Reader’s Digest, the venerable magazine that has battled declining readership, may be in trouble: Its parent company has filed for bankruptcy protection for the second time in less than four years.
RDA Holding Co. said Sunday that it plans to emerge from Chapter 11 in less than six months, adding that the restructuring will allow its debt to be cut by about 80 percent, to $100 million in that time. The magazine will continue to be published during the period.
The company said a group of secured noteholders were giving the company $45 million to support its operations during the process as part of a $105 million loan to pay off its existing bank debt.
“I think it probably is the end for Reader’s Digest,” David Sumner, a professor of journalism at Ball State University, tells our Newscast unit. “It’s facing problems from two or three different levels — from declining readership, advertising, more so than the vast majority of American magazines.”
The average reader of the magazine, Sumner says, is in her 50s, and her household income is between $50,000 and $60,000.

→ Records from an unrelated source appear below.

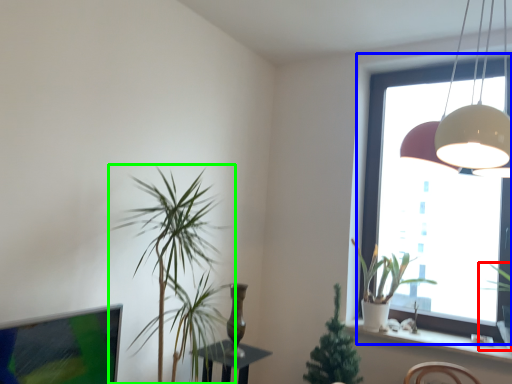 Question: Which object is positioned farthest from houseplant (highlighted by a red box)? Select from window (highlighted by a blue box) and houseplant (highlighted by a green box).

Choices:
 (A) window
 (B) houseplant

Answer: (B) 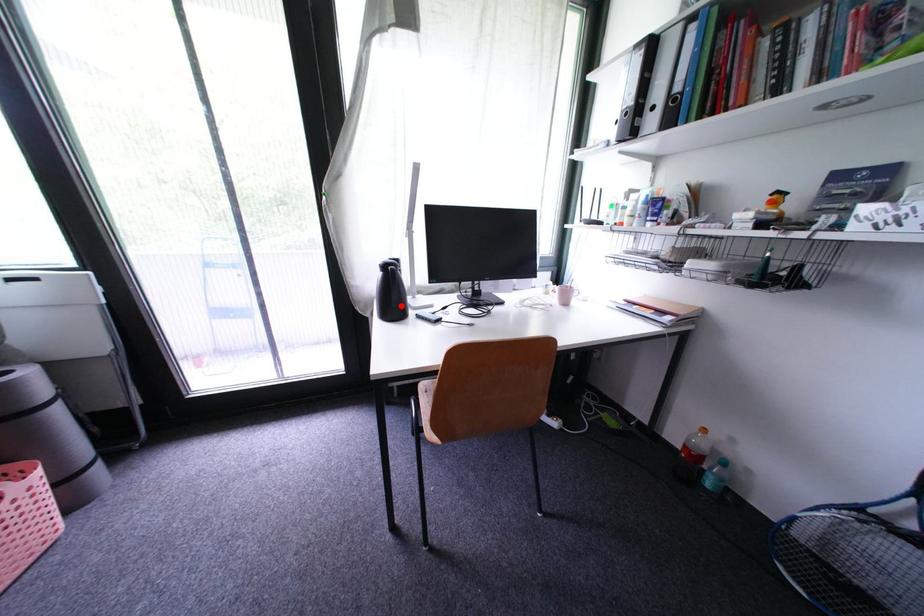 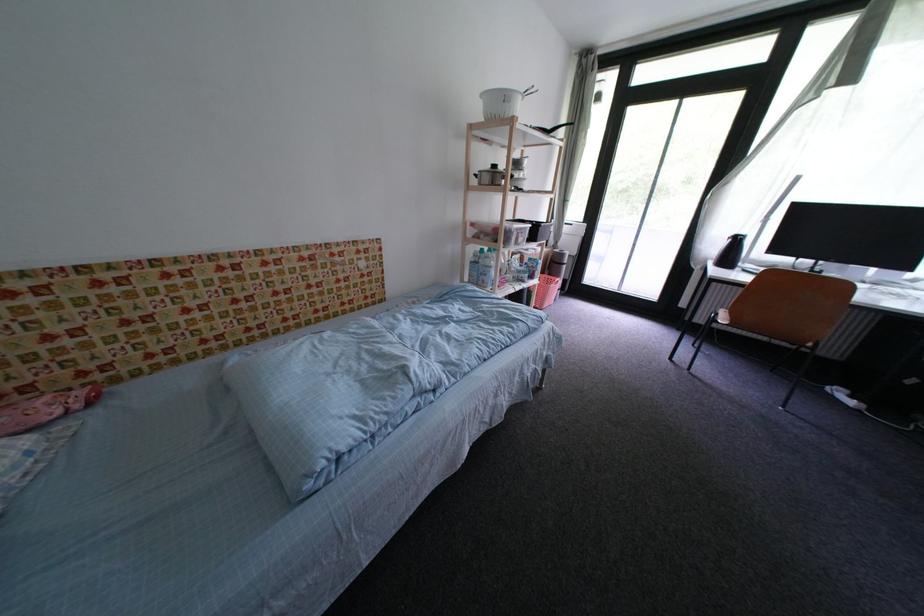 The point at the highlighted location is marked in the first image. Where is the corresponding point in the second image?

(736, 261)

“It has one of the least attractive audiences for advertisers,” he says.
The company has taken several steps amid declining revenue. Here’s more from The Associated Press:
“As revenue declines, Reader’s Digest has been selling off some of its assets. Its food website Allrecipes.com went for $175 million last year, and it sold its Every Day with Rachael Ray cooking magazine in late 2011. Meredith Corp., publisher of the Better Homes and Gardens magazine, bought both.
“Reader’s Digest paid circulation fell 0.6 percent to 5.5 million at the end of last year, according to the Alliance for Audited Media. That was about where it stood after cutting its guaranteed circulation in 2009. But in 1995, Reader’s Digest had circulation of more than 15 million.”
The company last filed Chapter 11 protection in 2009, and emerged from bankruptcy in early 2010.
Reader’s Digest is still one of the world’s most widely read magazines.